_WORK ORDER:_
Everything in the data below is left aside except the lines from the one containing "حسابك الذي تمت" through the one containing "YouTube فقط من"; repeat those exactly.

_PROVIDED DATA:_
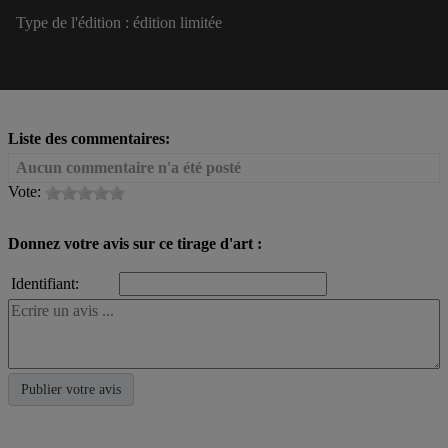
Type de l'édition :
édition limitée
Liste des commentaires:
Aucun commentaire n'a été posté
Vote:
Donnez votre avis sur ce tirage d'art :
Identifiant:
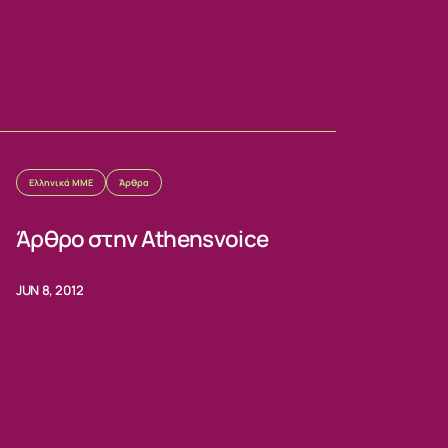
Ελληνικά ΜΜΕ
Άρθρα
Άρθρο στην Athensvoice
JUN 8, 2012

==

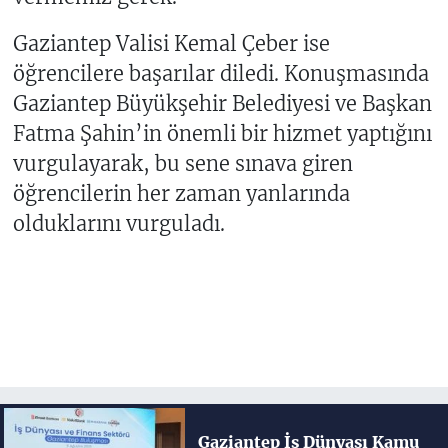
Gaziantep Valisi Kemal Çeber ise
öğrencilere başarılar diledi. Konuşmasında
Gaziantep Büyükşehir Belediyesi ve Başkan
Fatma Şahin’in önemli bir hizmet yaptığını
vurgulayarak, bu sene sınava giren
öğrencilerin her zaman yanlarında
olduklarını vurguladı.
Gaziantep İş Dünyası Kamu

--

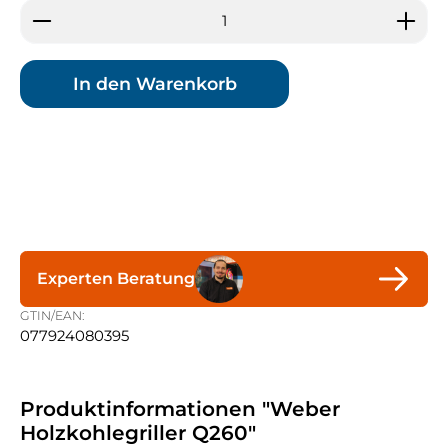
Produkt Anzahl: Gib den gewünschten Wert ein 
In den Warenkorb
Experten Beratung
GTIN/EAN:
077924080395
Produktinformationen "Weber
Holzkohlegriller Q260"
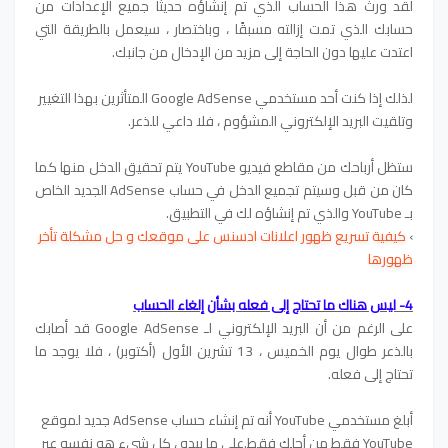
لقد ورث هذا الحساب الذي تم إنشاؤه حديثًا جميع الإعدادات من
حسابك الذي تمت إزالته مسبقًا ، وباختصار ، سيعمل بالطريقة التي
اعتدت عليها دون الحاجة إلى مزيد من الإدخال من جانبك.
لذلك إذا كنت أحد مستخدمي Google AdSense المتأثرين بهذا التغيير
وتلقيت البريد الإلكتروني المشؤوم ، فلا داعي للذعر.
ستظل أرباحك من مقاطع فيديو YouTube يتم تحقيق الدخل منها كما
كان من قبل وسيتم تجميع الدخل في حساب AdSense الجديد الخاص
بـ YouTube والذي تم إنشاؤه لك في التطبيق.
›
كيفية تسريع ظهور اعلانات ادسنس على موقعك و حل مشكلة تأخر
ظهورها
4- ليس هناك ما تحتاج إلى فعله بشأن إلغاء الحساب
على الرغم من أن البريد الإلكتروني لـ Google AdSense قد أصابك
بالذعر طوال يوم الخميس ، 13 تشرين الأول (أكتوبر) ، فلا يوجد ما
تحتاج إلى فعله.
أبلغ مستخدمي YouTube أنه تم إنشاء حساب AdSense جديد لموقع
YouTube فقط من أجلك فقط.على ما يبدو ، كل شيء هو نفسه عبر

_EXERCISE RESULT:_
حسابك الذي تمت إزالته مسبقًا ، وباختصار ، سيعمل بالطريقة التي
اعتدت عليها دون الحاجة إلى مزيد من الإدخال من جانبك.
لذلك إذا كنت أحد مستخدمي Google AdSense المتأثرين بهذا التغيير
وتلقيت البريد الإلكتروني المشؤوم ، فلا داعي للذعر.
ستظل أرباحك من مقاطع فيديو YouTube يتم تحقيق الدخل منها كما
كان من قبل وسيتم تجميع الدخل في حساب AdSense الجديد الخاص
بـ YouTube والذي تم إنشاؤه لك في التطبيق.
›
كيفية تسريع ظهور اعلانات ادسنس على موقعك و حل مشكلة تأخر
ظهورها
4- ليس هناك ما تحتاج إلى فعله بشأن إلغاء الحساب
على الرغم من أن البريد الإلكتروني لـ Google AdSense قد أصابك
بالذعر طوال يوم الخميس ، 13 تشرين الأول (أكتوبر) ، فلا يوجد ما
تحتاج إلى فعله.
أبلغ مستخدمي YouTube أنه تم إنشاء حساب AdSense جديد لموقع
YouTube فقط من أجلك فقط.على ما يبدو ، كل شيء هو نفسه عبر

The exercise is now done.